Task description ▸
Find the string "Ordinance" in the listing below and return each line it appears in.

*** Data Section Begins ***

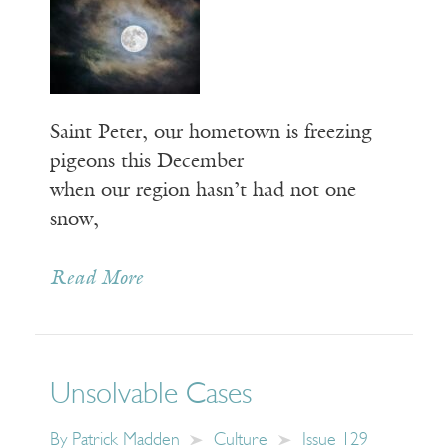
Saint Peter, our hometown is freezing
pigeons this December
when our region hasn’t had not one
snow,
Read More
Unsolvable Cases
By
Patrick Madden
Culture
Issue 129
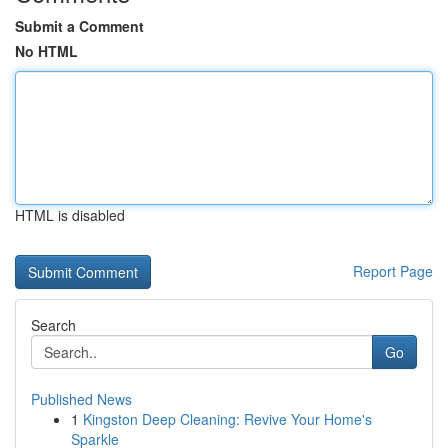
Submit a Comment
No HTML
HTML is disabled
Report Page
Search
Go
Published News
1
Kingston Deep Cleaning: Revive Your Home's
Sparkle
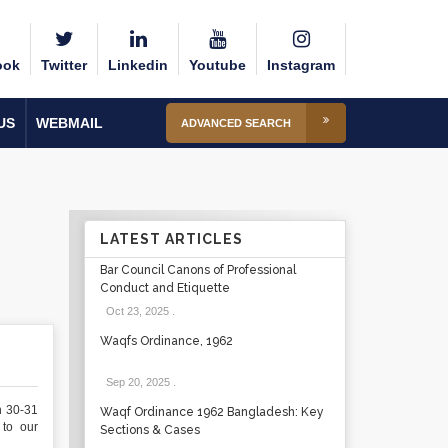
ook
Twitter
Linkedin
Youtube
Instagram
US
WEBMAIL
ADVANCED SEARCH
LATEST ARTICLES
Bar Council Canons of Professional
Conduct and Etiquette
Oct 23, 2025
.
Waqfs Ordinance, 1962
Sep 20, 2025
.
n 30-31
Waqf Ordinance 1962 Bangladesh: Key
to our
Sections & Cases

*** Data Section Ends ***

Response ▸
Waqfs Ordinance, 1962
Waqf Ordinance 1962 Bangladesh: Key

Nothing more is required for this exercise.